Distributed zero-sum differential game for multi-agent systems in strict-feedback form with input saturation and output constraint.

机构信息

College of Automation Engineering, Nanjing University of Aeronautics and Astronautics, Nanjing, Jiangsu 210016, China.

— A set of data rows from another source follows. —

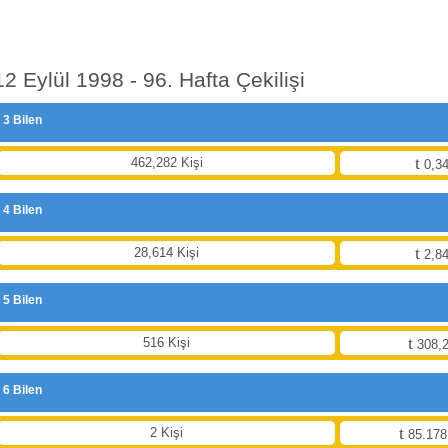
12 Eylül 1998 - 96. Hafta Çekilişi
3 Bilen
462,282 Kişi
0,34
4 Bilen
28,614 Kişi
2,84
5 Bilen
516 Kişi
308,2
6 Bilen
2 Kişi
85.178,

College of Automation Engineering, Nanjing University of Aeronautics and Astronautics, Nanjing, Jiangsu 210016, China.

出版信息

Neural Netw. 2018 Oct;106:8-19. doi: 10.1016/j.neunet.2018.06.007. Epub 2018 Jun 25.

Abstract

This paper investigates the distributed differential game tracking problem for nonlinear multi-agent systems with output constraint under a fixed directed graph. Each follower can be taken as strict-feedback structure with uncertain nonlinearities and input saturation. Firstly, by utilizing the command filtered backstepping technique, the distributed tracking control problem of multi-agent systems in strict-feedback form can be transformed into an equivalent distributed differential game problem of tracking error dynamics in affine form by designing a distributed feedforward tracking controller, in which neural networks (NNs) and the auxiliary system are introduced to deal with the unknown nonlinearities and input saturation, respectively. Especially, a novel barrier Lyapunov function (BLF) is firstly introduced to tackle with the output constraint. Subsequently, by using adaptive dynamic programming (ADP) technique, the distributed zero-sum differential game strategy is derived, in which a critic network is constructed to approximate the cooperative cost function online with a novel updating law. Therefore, the whole distributed control scheme not only guarantees the closed-loop signals to be cooperatively uniformly ultimately bounded (CUUB), but also ensures the cooperative cost function to be minimized. Meanwhile, the output constraint and input saturation are not violated. Finally, simulation results demonstrate the effectiveness of the proposed method.

摘要

本文研究了具有输出约束的非线性多智能体系统在固定有向图下的分布式微分对策跟踪问题。每个跟随者都可以采用具有不确定非线性和输入饱和的严格反馈结构。首先,通过利用命令滤波反推技术,通过设计分布式前馈跟踪控制器,将多智能体系统在严格反馈形式下的跟踪控制问题转化为跟踪误差动态的等效分布式微分对策问题,其中引入了神经网络 (NNs) 和辅助系统分别处理未知非线性和输入饱和问题。特别地,首次引入了一种新的障碍李雅普诺夫函数 (BLF) 来解决输出约束问题。随后,通过自适应动态规划 (ADP) 技术,推导出分布式零和微分对策策略,其中构建了一个评价网络,通过一种新的更新律在线逼近合作代价函数。因此,整个分布式控制方案不仅保证闭环信号具有协同一致有界性 (CUUB),而且确保协同代价函数最小化。同时,不会违反输出约束和输入饱和。最后,仿真结果验证了所提出方法的有效性。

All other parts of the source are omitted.